Correlation function of time derivative of fields Suppose you have calculated a two point function for a field $\phi$, and the result is some function of the positions (it can be a generic function, not necessary a function of the distance $x_1-x_2$):
\begin{equation}
\langle\phi(x_1)\phi(x_2) \rangle=f(x_1,x_2)
\end{equation}
How do I compute the correlator of the time derivative of the fields? Namely
\begin{equation}
\langle\dot{\phi}(x_1)\phi(x_2) \rangle
\end{equation}
and
\begin{equation}
\langle\dot{\phi}(x_1)\dot{\phi}(x_2) \rangle
\end{equation}
I can imagine that I have somehow to derive $f$. However the left hand side contains two fields, so I don't know whether the Leibniz rule is involved or not.

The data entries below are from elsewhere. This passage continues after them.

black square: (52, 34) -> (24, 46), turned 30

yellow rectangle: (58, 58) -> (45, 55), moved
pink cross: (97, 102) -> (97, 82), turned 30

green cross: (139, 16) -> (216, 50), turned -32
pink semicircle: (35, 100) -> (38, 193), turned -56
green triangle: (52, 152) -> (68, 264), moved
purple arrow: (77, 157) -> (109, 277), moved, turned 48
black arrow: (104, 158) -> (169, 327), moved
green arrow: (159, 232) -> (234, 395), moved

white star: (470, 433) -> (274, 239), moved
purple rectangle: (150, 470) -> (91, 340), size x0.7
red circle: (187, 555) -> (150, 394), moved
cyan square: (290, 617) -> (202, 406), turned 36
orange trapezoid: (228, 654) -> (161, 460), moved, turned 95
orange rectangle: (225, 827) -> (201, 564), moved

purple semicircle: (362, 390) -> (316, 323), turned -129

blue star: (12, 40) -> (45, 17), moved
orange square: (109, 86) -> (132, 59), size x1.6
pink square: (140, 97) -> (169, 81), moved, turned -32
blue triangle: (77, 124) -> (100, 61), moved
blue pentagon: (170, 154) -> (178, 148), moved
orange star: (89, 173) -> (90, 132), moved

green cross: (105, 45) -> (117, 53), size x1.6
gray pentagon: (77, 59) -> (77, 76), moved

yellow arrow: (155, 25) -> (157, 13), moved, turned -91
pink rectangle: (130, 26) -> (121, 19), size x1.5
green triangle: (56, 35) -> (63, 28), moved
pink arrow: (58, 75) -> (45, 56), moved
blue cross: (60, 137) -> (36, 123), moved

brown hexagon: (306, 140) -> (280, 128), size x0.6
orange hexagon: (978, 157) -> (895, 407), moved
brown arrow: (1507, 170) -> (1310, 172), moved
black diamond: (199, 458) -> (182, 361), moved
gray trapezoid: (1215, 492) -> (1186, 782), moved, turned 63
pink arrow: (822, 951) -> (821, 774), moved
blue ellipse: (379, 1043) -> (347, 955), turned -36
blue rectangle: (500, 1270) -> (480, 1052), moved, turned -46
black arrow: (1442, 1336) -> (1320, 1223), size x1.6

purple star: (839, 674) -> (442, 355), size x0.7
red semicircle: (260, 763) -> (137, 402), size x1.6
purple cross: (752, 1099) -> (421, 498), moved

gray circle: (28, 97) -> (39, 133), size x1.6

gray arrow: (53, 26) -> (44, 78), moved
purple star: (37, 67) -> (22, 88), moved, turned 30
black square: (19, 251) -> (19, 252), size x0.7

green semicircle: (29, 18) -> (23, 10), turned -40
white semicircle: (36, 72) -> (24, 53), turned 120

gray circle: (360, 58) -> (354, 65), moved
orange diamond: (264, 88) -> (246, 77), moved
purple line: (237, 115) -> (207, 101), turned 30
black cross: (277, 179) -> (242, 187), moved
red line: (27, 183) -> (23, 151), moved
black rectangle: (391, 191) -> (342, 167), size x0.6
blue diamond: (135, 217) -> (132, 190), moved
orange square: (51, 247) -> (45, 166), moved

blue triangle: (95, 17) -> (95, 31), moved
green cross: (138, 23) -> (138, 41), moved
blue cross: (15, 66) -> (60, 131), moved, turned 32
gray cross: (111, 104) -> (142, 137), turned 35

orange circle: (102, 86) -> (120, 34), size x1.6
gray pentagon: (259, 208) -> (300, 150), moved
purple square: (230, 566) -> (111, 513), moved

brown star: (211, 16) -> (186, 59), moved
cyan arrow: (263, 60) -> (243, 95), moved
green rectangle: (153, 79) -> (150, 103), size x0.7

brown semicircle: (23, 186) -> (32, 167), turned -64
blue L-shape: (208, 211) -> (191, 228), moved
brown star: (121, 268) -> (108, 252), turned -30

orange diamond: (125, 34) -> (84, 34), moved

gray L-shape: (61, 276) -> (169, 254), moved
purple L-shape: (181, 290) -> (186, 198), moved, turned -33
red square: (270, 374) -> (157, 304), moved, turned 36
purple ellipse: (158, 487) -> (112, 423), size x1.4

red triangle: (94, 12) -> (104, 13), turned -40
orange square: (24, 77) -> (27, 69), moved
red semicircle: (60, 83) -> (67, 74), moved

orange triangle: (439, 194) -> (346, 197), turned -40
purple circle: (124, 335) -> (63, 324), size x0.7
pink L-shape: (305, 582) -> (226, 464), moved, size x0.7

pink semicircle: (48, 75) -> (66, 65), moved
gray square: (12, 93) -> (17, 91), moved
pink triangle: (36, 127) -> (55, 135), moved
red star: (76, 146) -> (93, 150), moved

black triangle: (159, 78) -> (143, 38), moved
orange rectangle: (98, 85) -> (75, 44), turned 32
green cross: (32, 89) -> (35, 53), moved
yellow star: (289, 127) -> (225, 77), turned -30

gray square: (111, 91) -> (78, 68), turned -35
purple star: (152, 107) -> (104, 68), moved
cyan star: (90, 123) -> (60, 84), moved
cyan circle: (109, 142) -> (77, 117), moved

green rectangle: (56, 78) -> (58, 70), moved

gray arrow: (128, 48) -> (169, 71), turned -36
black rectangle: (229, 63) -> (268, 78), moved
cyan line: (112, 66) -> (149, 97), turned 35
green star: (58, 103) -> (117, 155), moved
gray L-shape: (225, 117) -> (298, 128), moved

 A: Consider first a correlator which is not time ordered $$G_n(x_1,\cdots,x_n)=\langle \Omega|\phi(x_1)\cdots \phi(x_n)|\Omega\rangle\tag{1}.$$
This is a function of the $n$ points. Therefore it can be differentiated with respect to the various coordinates $x_i^\mu$. Say you take the derivative with respect to $x_i^\mu$, then the derivative does not affect any of the $\phi(x_j)$ where $j\neq i$ and also won't affect the states which do not depend on the points at all:
$$\dfrac{\partial}{\partial x_i^\mu}G(x_1,\cdots,x_n)=\langle \Omega|\phi(x_1)\cdots \phi(x_{i-1})\dfrac{\partial \phi}{\partial x_i^\mu}(x_i)\phi(x_{i+1})\cdots \phi(x_n)|\Omega\rangle.\tag{2}$$
If the correlator is time ordered $$G_n(x_1,\cdots,x_n)=\langle \Omega |T\{\phi(x_1)\cdots\phi(x_n)\}|\Omega\rangle\tag{3}$$
then care must be taken because $T\{\}$ hides step functions in the time coordinates of the various points and so there is extra dependence on the various $x_i^0$ coordinates. For example $$G_2(x_1,x_2)=\theta(x_1^0-x_2^0)\langle \Omega|\phi(x_1)\phi(x_2)|\Omega\rangle+\theta(x_2^0-x_1^0)\langle\Omega|\phi(x_2)\phi(x_1)|\Omega\rangle\tag{4}.$$
In that case if you take derivatives with respect to $x_i^a$, where $a=1,2,3$ does not involve time, then the derivative will pass through the step functions, and hence pass through the $T\{\}$ and just hit $\phi(x_i)$. But if some derivative involves $x_i^0$ then you must use the product rule for derivatives and in particular differentiate the step function.